Retour à l'ironie qui a tout loisir de prospérer dans les scènes de jour. Les rues ne sont qu'un tourbillon où défilent dans une animation un peu folle, factice, une foule égarée, des badauds, des bières, et toute une jeunesse à la dérive, à l'avenir décapité.
La ville apparaît comme un zoo où s'opèrent de curieuses transformations : le canal est un caniche, la sono, un pélican.

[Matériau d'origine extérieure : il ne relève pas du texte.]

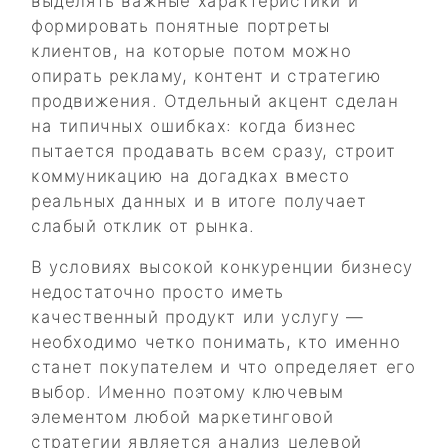
выделять важные характеристики и
формировать понятные портреты
клиентов, на которые потом можно
опирать рекламу, контент и стратегию
продвижения. Отдельный акцент сделан
на типичных ошибках: когда бизнес
пытается продавать всем сразу, строит
коммуникацию на догадках вместо
реальных данных и в итоге получает
слабый отклик от рынка.
В условиях высокой конкуренции бизнесу
недостаточно просто иметь
качественный продукт или услугу —
необходимо четко понимать, кто именно
станет покупателем и что определяет его
выбор. Именно поэтому ключевым
элементом любой маркетинговой
стратегии является анализ целевой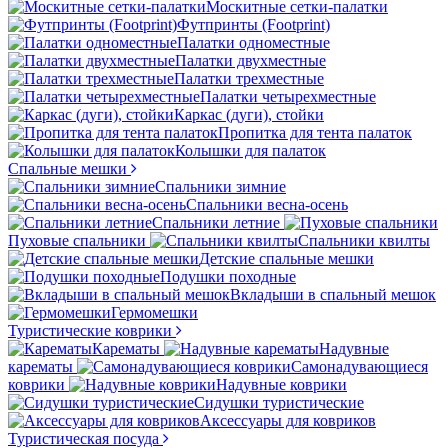
Москитные сетки-палатки
Футпринты (Footprint)
Палатки одноместные
Палатки двухместные
Палатки трехместные
Палатки четырехместные
Каркас (дуги), стойки
Пропитка для тента палаток
Колышки для палаток
Спальные мешки
Спальники зимние
Спальники весна-осень
Спальники летние
Пуховые спальники
Спальники квилты
Детские спальные мешки
Подушки походные
Вкладыши в спальный мешок
Гермомешки
Туристические коврики
Карематы
Надувные
карематы
Самонадувающиеся
коврики
Надувные коврики
Сидушки туристические
Аксессуары для ковриков
Туристическая посуда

Les objets deviennent des animaux et parfois, les humains aussi
croisant gars et filles fougères
les mufles transpercés d'alcools
ou encore lors d'un concert
les tanches se trémoussent sur le pré
en tendant l'hameçon au pêcheur
Humour doux-amer qui fait place à une peinture au vitriol pour ceux qui tiennent le haut du pavé : hypocrisie des bourgeoises carrossées, prétention et clinquant des experts, pas toujours experts
je vis des cormorans faire l'épouvantail
en free-lances dans les soirées vip
Le scandale c'est un libéralisme sauvage, une réussite économique qui ne profite qu'à quelques-uns et qui rend plus profond le fossé qui sépare les nantis des exclus. Ces derniers sont relégués derrière un rempart, ou en bas, tout en bas de l'entrelacs des noeuds autoroutiers
c'est là
que niche l'hiver
un peuple invisible
chassé du sang des villes
dans le crachat et la paille
Réalisme cru et poignant à la mesure de l'indignation.
On note d'ailleurs au fil du recueil un crescendo dans les audaces verbales comme dans l'inventaire surréaliste du Rêve ou cauchemar, overdose de dioxyde de carbone et plus encore dans le dernier poème dit cynique, où l'auteur emmène ses enfants le week-end au cirque des rues : spectacle de foire des éclopés, mendiants...
suivent des momies des sphinx des nains des bossus
des culs de jatte des troncs sans bras sans jambes
des borgnes des aveugles des pelés des croûteux des sanguinolents
Se faire le porte-parole de ceux qui n'ont pas de voix.
Colère aussi et incompréhension devant la mauvaise gestion et la croissance exponentielle de la ville, si mal maîtrisée (architectes néophytes), qui ne respecte ni les hommes ni les animaux ni la nature. Plaidoyer sans ambages pour une écologie – vitale
les antennes des toits de la ville raclent
le limon noir du ciel
n'en déplaise aux abeilles
qui butinent le soleil
Pas de nostalgie rétro dans ce recueil, mais le rêve d'un lieu où s'accorderaient enfin progrès et nature, où une juste répartition des richesses redonnerait aux humains espoir et dignité, ce que l'auteur nomme une modernité renaissante.
Le poète est ici, par la puissance de sa voix, lanceur d'alerte : nécessité d'un réveil, d'une prise de conscience, à Toulouse – et dans combien d'autres villes... - pour que naisse une action solidaire car
nous sommes un peuple
une vague un espoir
Alicia Martinez

La revue Saraswati est publiée par les Editions Alcyone.